ならば、悪女になりましょう~亡き者にした令嬢からやり返される気分はいかがですか?~(試し読み)
第一章 悪女と呼ばれた侯爵令嬢
煌々と照らされるシャンデリアの光。集まった男女の身を飾る宝石の煌(きら)めき。ゼノビア王国の王宮で開かれている舞踏会は、今夜も華やかだ。
 楽師達は、流行の曲から王宮で奏でられるにふさわしい円舞曲まで、次から次へと奏で続けている。
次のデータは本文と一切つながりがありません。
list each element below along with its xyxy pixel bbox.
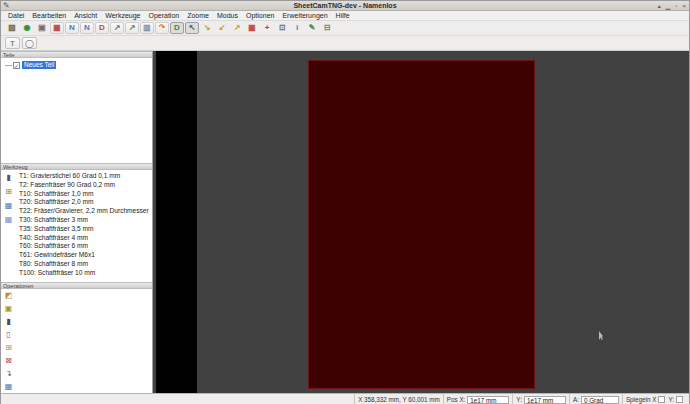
tool-list-item[interactable]: T1: Gravierstichel 60 Grad 0,1 mm (16, 172, 152, 181)
pos-y-cell: Y: 1e17 mm (513, 394, 570, 404)
move-cross-icon[interactable]: + (260, 22, 274, 34)
outside-machine-area (156, 51, 197, 393)
tool-list-item[interactable]: T22: Fräser/Gravierer, 2,2 mm Durchmesse… (16, 207, 152, 216)
ellipse-tool-button[interactable]: ◯ (22, 37, 37, 49)
menu-operation[interactable]: Operation (144, 11, 183, 21)
pos-x-input[interactable]: 1e17 mm (467, 396, 509, 404)
text-tool-button[interactable]: T (5, 37, 20, 49)
operation-table-icon[interactable]: ▦ (5, 383, 13, 391)
tool-table-icon[interactable]: ▦ (5, 201, 13, 210)
cursor-coordinates: X 358,332 mm, Y 60,001 mm (355, 394, 444, 404)
pos-x-label: Pos X: (447, 396, 466, 403)
snap-arrow-1-icon[interactable]: ↘ (200, 22, 214, 34)
curve-arrow-orange-icon[interactable]: ↷ (155, 22, 169, 34)
mirror-x-label: Spiegeln X (626, 396, 656, 403)
part-tree-item[interactable]: Neues Teil (5, 61, 152, 69)
print-icon[interactable]: ⊟ (320, 22, 334, 34)
menu-datei[interactable]: Datei (4, 11, 28, 21)
tool-list-item[interactable]: T60: Schaftfräser 6 mm (16, 242, 152, 251)
operations-panel: ◩▣▮▯⊞⊠↴▦ (1, 289, 152, 393)
snap-arrow-2-icon[interactable]: ↙ (215, 22, 229, 34)
menu-bearbeiten[interactable]: Bearbeiten (28, 11, 70, 21)
angle-input[interactable]: 0 Grad (581, 396, 619, 404)
path-node-icon[interactable]: N (65, 22, 79, 34)
tool-list-item[interactable]: T35: Schaftfräser 3,5 mm (16, 225, 152, 234)
info-icon[interactable]: i (290, 22, 304, 34)
angle-label: A: (573, 396, 579, 403)
letter-d-green-icon[interactable]: D (170, 22, 184, 34)
window-title: SheetCamTNG-dev - Namenlos (1, 1, 689, 11)
ruler-icon[interactable]: ▥ (140, 22, 154, 34)
menu-erweiterungen[interactable]: Erweiterungen (278, 11, 331, 21)
tool-list-item[interactable]: T30: Schaftfräser 3 mm (16, 216, 152, 225)
menu-modus[interactable]: Modus (213, 11, 242, 21)
drawing-canvas[interactable] (153, 51, 689, 393)
mirror-cell: Spiegeln X Y: (623, 394, 689, 404)
edit-pencil-icon[interactable]: ✎ (305, 22, 319, 34)
arrow-ne-green-icon[interactable]: ↗ (125, 22, 139, 34)
current-tool-bit-icon[interactable]: ▮ (6, 173, 10, 182)
main-area: Teile Neues Teil Werkzeug ▮⊞▦▦ T1: Gravi… (1, 51, 689, 393)
parts-panel-header: Teile (1, 51, 152, 58)
menubar: DateiBearbeitenAnsichtWerkzeugeOperation… (1, 11, 689, 21)
pos-y-input[interactable]: 1e17 mm (524, 396, 566, 404)
mirror-y-label: Y: (668, 396, 674, 403)
mirror-x-checkbox[interactable] (658, 396, 665, 403)
move-operation-icon[interactable]: ↴ (5, 370, 12, 378)
snap-arrow-3-icon[interactable]: ↗ (230, 22, 244, 34)
shape-toolbar: T◯ (1, 36, 689, 51)
arrow-ne-icon[interactable]: ↗ (110, 22, 124, 34)
tool-list-item[interactable]: T40: Schaftfräser 4 mm (16, 234, 152, 243)
tools-panel: ▮⊞▦▦ T1: Gravierstichel 60 Grad 0,1 mmT2… (1, 170, 152, 282)
open-job-icon[interactable]: ▨ (5, 22, 19, 34)
add-operation-icon[interactable]: ⊞ (5, 344, 12, 352)
mirror-y-checkbox[interactable] (676, 396, 683, 403)
angle-cell: A: 0 Grad (570, 394, 623, 404)
shade-button[interactable]: ▴ (658, 2, 661, 10)
letter-d-red-icon[interactable]: D (95, 22, 109, 34)
select-cursor-icon[interactable]: ↖ (185, 22, 199, 34)
operations-side-toolbar: ◩▣▮▯⊞⊠↴▦ (1, 289, 16, 393)
tool-small-icon[interactable]: ▯ (6, 331, 10, 339)
delete-operation-icon[interactable]: ⊠ (5, 357, 12, 365)
grid-red-icon[interactable]: ▦ (50, 22, 64, 34)
pos-y-label: Y: (516, 396, 522, 403)
maximize-button[interactable]: ▫ (675, 2, 677, 10)
menu-werkzeuge[interactable]: Werkzeuge (101, 11, 144, 21)
menu-hilfe[interactable]: Hilfe (332, 11, 354, 21)
sidebar: Teile Neues Teil Werkzeug ▮⊞▦▦ T1: Gravi… (1, 51, 153, 393)
minimize-button[interactable]: ▁ (666, 2, 671, 10)
operation-block-icon[interactable]: ▣ (5, 305, 13, 313)
part-visible-checkbox[interactable] (13, 62, 20, 69)
cursor-coordinates-text: X 358,332 mm, Y 60,001 mm (358, 396, 440, 403)
machine-window-icon[interactable]: ▣ (35, 22, 49, 34)
window-controls: ▴▁▫× (658, 1, 686, 11)
menu-zoome[interactable]: Zoome (183, 11, 213, 21)
menu-ansicht[interactable]: Ansicht (70, 11, 101, 21)
part-label: Neues Teil (22, 61, 56, 69)
tool-list-item[interactable]: T80: Schaftfräser 8 mm (16, 260, 152, 269)
window-small-icon[interactable]: ⊡ (275, 22, 289, 34)
tool-list-item[interactable]: T2: Fasenfräser 90 Grad 0,2 mm (16, 181, 152, 190)
import-drawing-icon[interactable]: ◉ (20, 22, 34, 34)
material-rectangle[interactable] (308, 60, 535, 389)
tool-list-item[interactable]: T61: Gewindefräser M6x1 (16, 251, 152, 260)
new-tool-icon[interactable]: ⊞ (5, 187, 12, 196)
main-toolbar: ▨ ◉ ▣ ▦ N N D (1, 21, 689, 36)
menu-optionen[interactable]: Optionen (242, 11, 278, 21)
tool-large-icon[interactable]: ▮ (6, 318, 10, 326)
tool-list-item[interactable]: T20: Schaftfräser 2,0 mm (16, 198, 152, 207)
tool-library-icon[interactable]: ▦ (5, 215, 13, 224)
operations-list-empty (16, 289, 152, 393)
tool-list: T1: Gravierstichel 60 Grad 0,1 mmT2: Fas… (16, 170, 152, 282)
table-red-icon[interactable]: ▦ (245, 22, 259, 34)
mouse-cursor (599, 331, 605, 340)
close-button[interactable]: × (682, 2, 686, 10)
operation-folder-icon[interactable]: ◩ (5, 292, 13, 300)
parts-tree: Neues Teil (1, 58, 152, 163)
pos-x-cell: Pos X: 1e17 mm (444, 394, 514, 404)
path-node-alt-icon[interactable]: N (80, 22, 94, 34)
tool-list-item[interactable]: T10: Schaftfräser 1,0 mm (16, 190, 152, 199)
tools-side-toolbar: ▮⊞▦▦ (1, 170, 16, 282)
tool-list-item[interactable]: T100: Schaftfräser 10 mm (16, 269, 152, 278)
音楽に合わせて、紳士淑女達はダンスに興じ、盃を掲げて会話に興じている。宴は最高潮に達しようとしていた。

(殿下は、どこに行ってしまったのかしら)

 アウレリア・デュモンは、長い睫毛に縁どられた青い目を伏せた。デュモン侯爵家の長女であるアウレリアは、この国の第二王子フィリオスの婚約者である。
 今日の彼女は、目の色に合わせた青いドレスを身にまとい、装身具はサファイアで統一していた。
 亡き母のドレスを直したものだが、職人の手を借りて仕立て直したために目につくほど古臭くはない。若い女性にしては地味とはいえ、初夏の夜にふさわしい爽やかな装いだ。

 アウレリアの顔には浮かない表情があった。

 このところ、婚約者のフィリオスとの仲がうまくいっていない。いや、以前からうまくいってはいなかったのだが、最近それが急加速している気がする。